Set up a conda kernel
First, connect to a login node and install conda/Miniforge if you have not already — see Python.
By default JupyterHub starts in your home folder, but it is better to keep data and code on Lustre. Link your Lustre folder into your home directory to reach it easily:
ln -s /lustre/[path to your lustre folder] lustre_folders
To remove the link later:
rm lustre_folders
Create a conda environment and register it as a Jupyter kernel:
conda create -y -n kernel_test python=3.10 ipykernel
conda activate kernel_test
python -m ipykernel install --user --name kernel_test
You can set the Python version with python=3.10; choose a version compatible with the packages you need.
Install GPU packages
Install the framework you need. For PyTorch, see the PyTorch install guide; for TensorFlow, see the TensorFlow install guide. For example, for PyTorch with CUDA 11.8:
pip3 install torch torchvision torchaudio --index-url https://download.pytorch.org/whl/cu118
Start a GPU notebook
Go to notebook.anunna.wur.nl and select:
- Select a location for your server: on the cluster (the default)
- Partition to use:
gpu - Memory (in MB): desired memory
- Number of CPUs: desired CPU count
- Maximum execution time (hours:minutes:seconds): how long the notebook stays available
- Extra options:
--gres=gpu:1(use--gres=gpu:xfor x GPUs)
For multiple GPUs, request them in Extra options with --gres=gpu:x, then confirm they are visible with the test code below.
Test GPU availability
PyTorch:
import torch
print("CUDA available:", torch.cuda.is_available())
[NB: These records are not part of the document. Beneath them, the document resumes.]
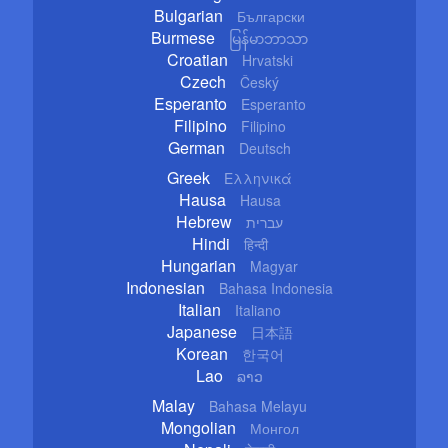
Bulgarian
Български
Burmese
မြန်မာဘာသာ
Croatian
Hrvatski
Czech
Český
Esperanto
Esperanto
Filipino
Filipino
German
Deutsch
Greek
Ελληνικά
Hausa
Hausa
Hebrew
עברית
Hindi
हिन्दी
Hungarian
Magyar
Indonesian
Bahasa Indonesia
Italian
Italiano
Japanese
日本語
Korean
한국어
Lao
ລາວ
Malay
Bahasa Melayu
Mongolian
Монгол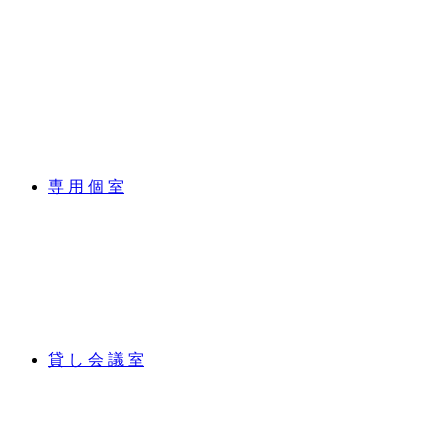
専 用 個 室
貸 し 会 議 室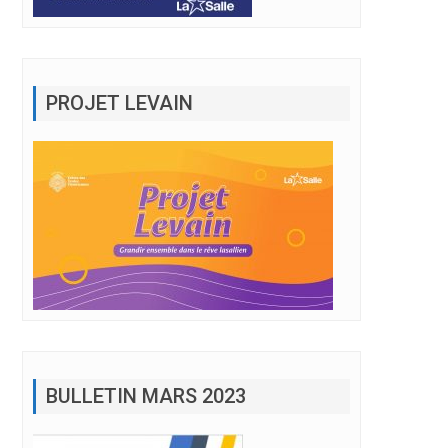
PROJET LEVAIN
BULLETIN MARS 2023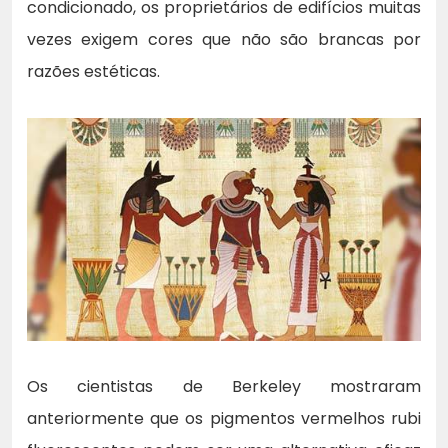
condicionado, os proprietários de edifícios muitas
vezes exigem cores que não são brancas por
razões estéticas.
Os cientistas de Berkeley mostraram
anteriormente que os pigmentos vermelhos rubi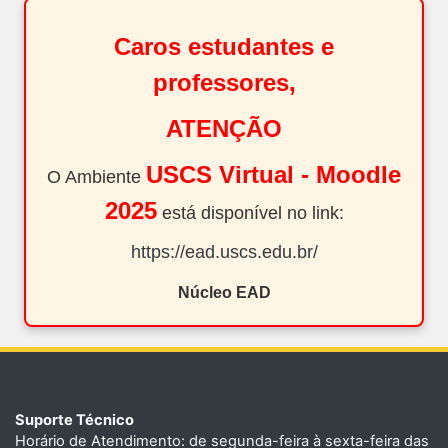
Caros estudantes e
professores,
ATENÇÃO
USCS Virtual - Moodle
O Ambiente
2025
está disponível no link:
https://ead.uscs.edu.br/
Núcleo EAD
Suporte Técnico
Horário de Atendimento: de segunda-feira à sexta-feira das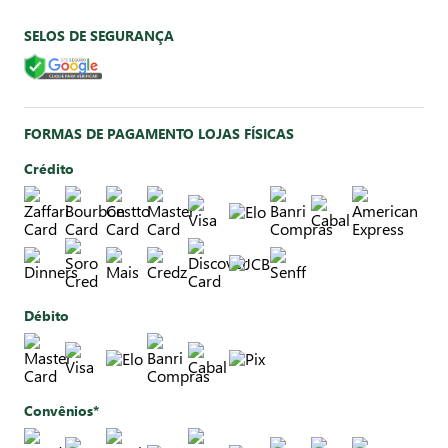
SELOS DE SEGURANÇA
FORMAS DE PAGAMENTO LOJAS FÍSICAS
Crédito
Débito
Convênios*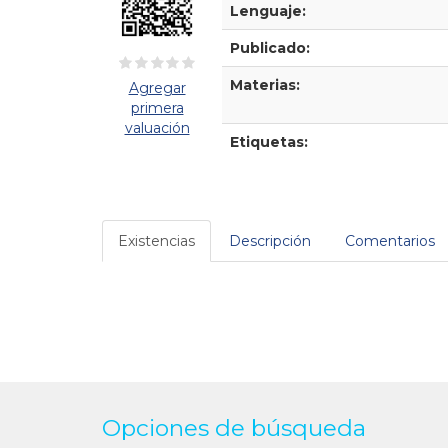
Lenguaje:
Publicado:
Materias:
Agregar
primera
valuación
Etiquetas:
Existencias
Descripción
Comentarios
Opciones de búsqueda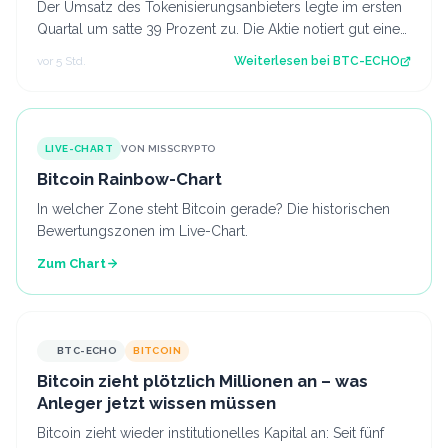
Der Umsatz des Tokenisierungsanbieters legte im ersten
Quartal um satte 39 Prozent zu. Die Aktie notiert gut einen
Monat nach dem Börsendebü…
vor 5 Std.
Weiterlesen bei
BTC-ECHO
LIVE-CHART
VON MISSCRYPTO
Bitcoin Rainbow-Chart
In welcher Zone steht Bitcoin gerade? Die historischen
Bewertungszonen im Live-Chart.
Zum Chart
BTC-ECHO
BITCOIN
Bitcoin zieht plötzlich Millionen an – was
Anleger jetzt wissen müssen
Bitcoin zieht wieder institutionelles Kapital an: Seit fünf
print("GPU count:", torch.cuda.device_count())
for i in range(torch.cuda.device_count()):
print(i, torch.cuda.get_device_name(i))
# quick operation on the GPU
x = torch.zeros(2, 3).cuda()
print(x + 1)
TensorFlow:
import tensorflow as tf
print("Built with CUDA:", tf.test.is_built_with_cuda())
gpus = tf.config.list_physical_devices('GPU')
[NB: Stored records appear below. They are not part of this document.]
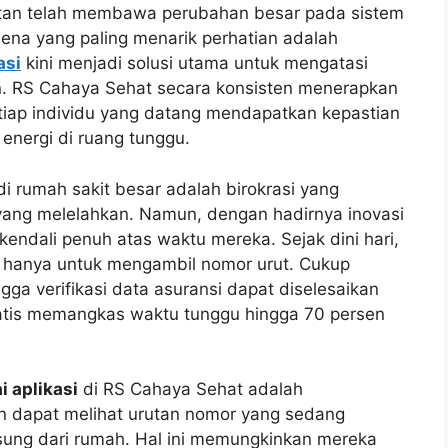
hatan telah membawa perubahan besar pada sistem
mena yang paling menarik perhatian adalah
asi
kini menjadi solusi utama untuk mengatasi
an. RS Cahaya Sehat secara konsisten menerapkan
tiap individu yang datang mendapatkan kepastian
nergi di ruang tunggu.
 rumah sakit besar adalah birokrasi yang
yang melelahkan. Namun, dengan hadirnya inovasi
i kendali penuh atas waktu mereka. Sejak dini hari,
sik hanya untuk mengambil nomor urut. Cukup
ingga verifikasi data asuransi dapat diselesaikan
atis memangkas waktu tunggu hingga 70 persen
i aplikasi
di RS Cahaya Sehat adalah
ien dapat melihat urutan nomor yang sedang
ngsung dari rumah. Hal ini memungkinkan mereka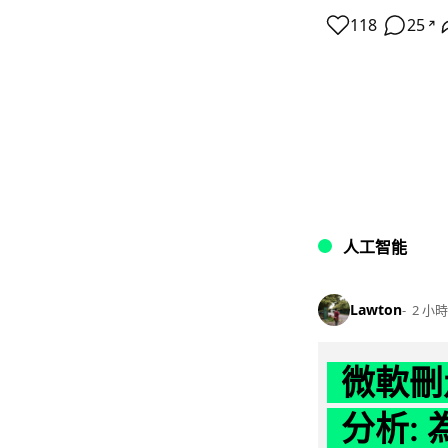
118
25
↗
人工智能
Lawton
2 小時
微軟刪走
分析: 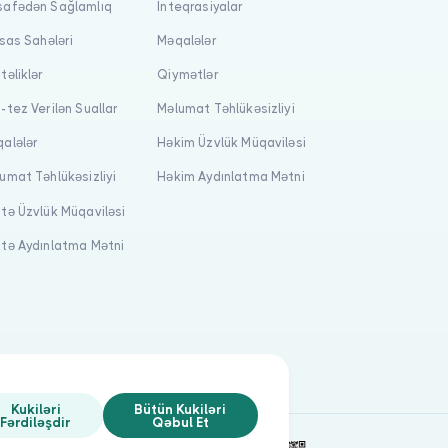
afədən Sağlamlıq
İnteqrasiyalar
isas Sahələri
Məqalələr
təliklər
Qiymətlər
-tez Verilən Suallar
Məlumat Təhlükəsizliyi
alələr
Həkim Üzvlük Müqaviləsi
umat Təhlükəsizliyi
Həkim Aydınlatma Mətni
tə Üzvlük Müqaviləsi
tə Aydınlatma Mətni
Kukiləri
Bütün Kukiləri
Fərdiləşdir
Qəbul Et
print("Accessible GPUs:", len(gpus), gpus)
with tf.device('device:GPU:0'):
a = tf.constant([[1.0, 2.0, 3.0], [4.0, 5.0, 6.0]])
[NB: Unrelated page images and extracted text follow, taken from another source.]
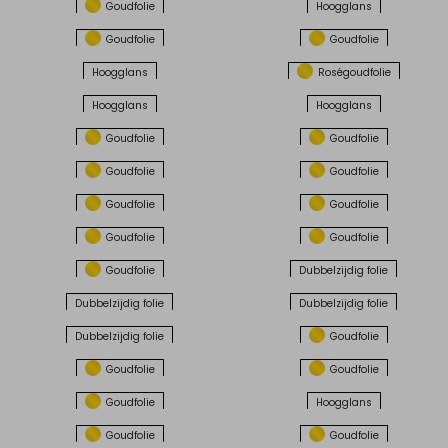
Goudfolie
Hoogglans
Goudfolie
Goudfolie
Hoogglans
Roségoudfolie
Hoogglans
Hoogglans
Goudfolie
Goudfolie
Goudfolie
Goudfolie
Goudfolie
Goudfolie
Goudfolie
Goudfolie
Goudfolie
Dubbelzijdig folie
Dubbelzijdig folie
Dubbelzijdig folie
Dubbelzijdig folie
Goudfolie
Goudfolie
Goudfolie
Goudfolie
Hoogglans
Goudfolie
Goudfolie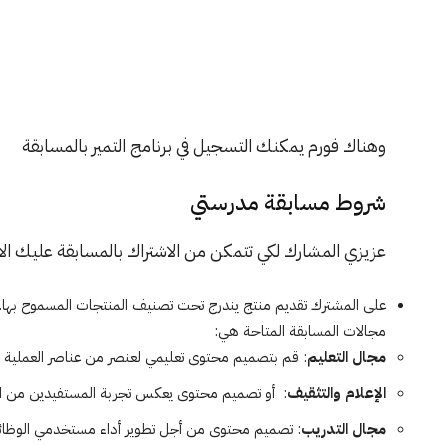
وهناك فورم يمكنك التسجيل في برنامج التمير بالمسابقة
شروط مسابقة مدرستي
عزيزي المشارك لكي تتمكن من الاشتراك بالمسابقة عليك الالت
على المشترك تقديم منتج يندرج تحت تصنيف المنتجات المسموح بها.
مجالات المسابقة المتاحة هي:
مجال التعليم
: قم بتصميم محتوى تعليمي لعنصر من عناصر العملية ال
الإعلام والتثقيف
: أو تصميم محتوى يعكس تجربة المستفيدين من ا
مجال التدريب
: تصميم محتوى من أجل تطوير أداء مستخدمي الوظائف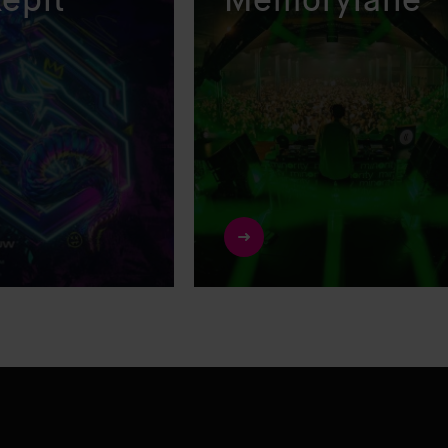
epit
Memorylane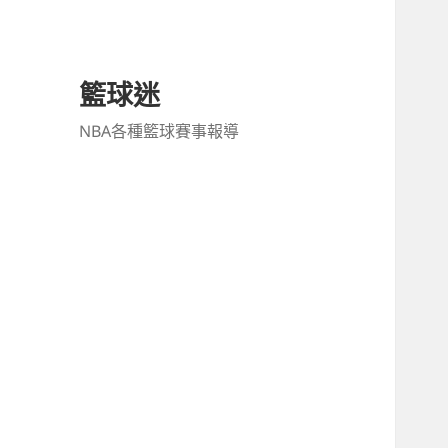
籃球迷
NBA各種籃球賽事報導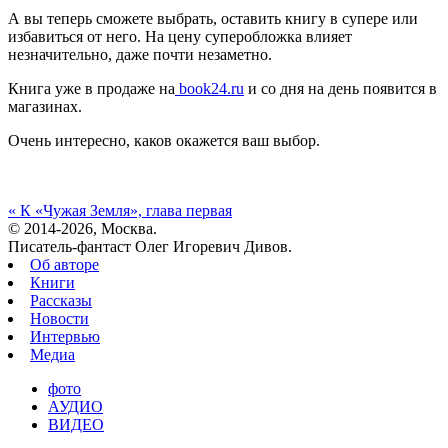
А вы теперь сможете выбрать, оставить книгу в супере или
избавиться от него. На цену суперобложка влияет
незначительно, даже почти незаметно.
Книга уже в продаже на
book24.ru
и со дня на день появится в
магазинах.
Очень интересно, каков окажется ваш выбор.
«
К «Чужая Земля», глава первая
© 2014-2026, Москва.
Писатель-фантаст Олег Игоревич Дивов.
Об авторе
Книги
Рассказы
Новости
Интервью
Медиа
фото
АУДИО
ВИДЕО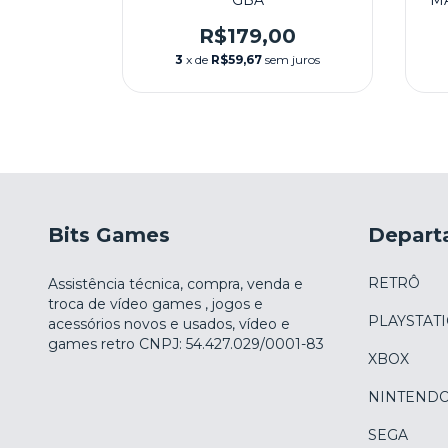
 GBC
GBA
M
0
R$179,00
m juros
3
x de
R$59,67
sem juros
Bits Games
Depart
RETRÔ
Assistência técnica, compra, venda e
troca de vídeo games , jogos e
PLAYSTAT
acessórios novos e usados, vídeo e
games retro CNPJ: 54.427.029/0001-83
XBOX
NINTEND
SEGA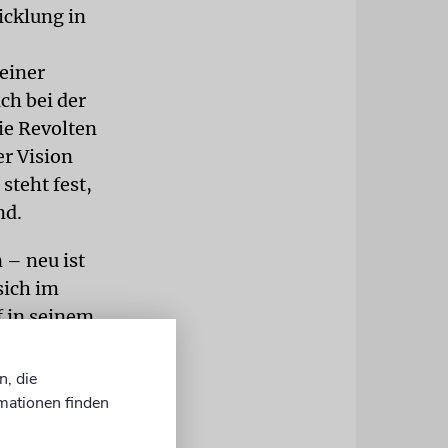
icklung in
einer
ch bei der
die Revolten
er Vision
steht fest,
nd.
 – neu ist
sich im
f in seinem
den aus
en. Die
n, die
u machen,
mationen finden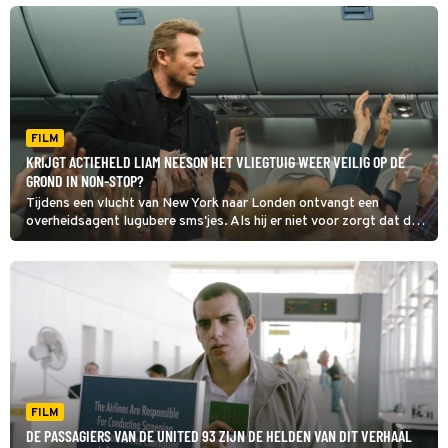
zetten.
FILM
KRIJGT ACTIEHELD LIAM NEESON HET VLIEGTUIG WEER VEILIG OP DE
GROND IN NON-STOP?
Tijdens een vlucht van New York naar Londen ontvangt een
overheidsagent lugubere sms'jes. Als hij er niet voor zorgt dat de
overheid de afzender 150 miljoen dollar betaalt, zal er iedere
twintig minuten een medepassagier sterven. Je ziet in Non-Stop
hoe dit afloopt.
FILM
DE PASSAGIERS VAN DE UNITED 93 ZIJN DE HELDEN VAN DIT VERHAAL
b = tf.constant([[1.0, 2.0], [3.0, 4.0], [5.0, 6.0]])
print(tf.matmul(a, b))
Connecting from VSCode
You can connect your local VSCode (Visual Studio Code) to the Anunna Jupyter Server and run notebooks against a remote kernel — for example a Python, R, or Julia kernel.
- Update VSCode to the latest version.
- Install (or update) the Jupyter extension for Visual Studio Code.
- Install (or update) the Python extension (use the R or Julia extension instead for R or Julia kernels).
- Open the Jupyter Server in your browser and log in with your user ID and credentials.
- From the top menu, click Token → Request new API token (the defaults are fine). Copy the token — you cannot see it again, but you can always request a new one. Then start your Jupyter Server.
- In VSCode, open the command palette (
Cmd+Shift+Pon macOS,Ctrl+Shift+Pelsewhere) and run Create: New Jupyter Notebook (or File → New File… → Jupyter Notebook). - In the notebook, click Select Kernel (top-right) → Existing JupyterHub Server… and enter the URL
https://notebook.anunna.wur.nl. Follow the prompts, entering your user ID and the API token, and give the server a name. - VSCode connects to the remote server (you will see "Connecting to JupyterHub Server…" at the bottom-right). Once connected, choose a kernel and start coding against the remote kernel.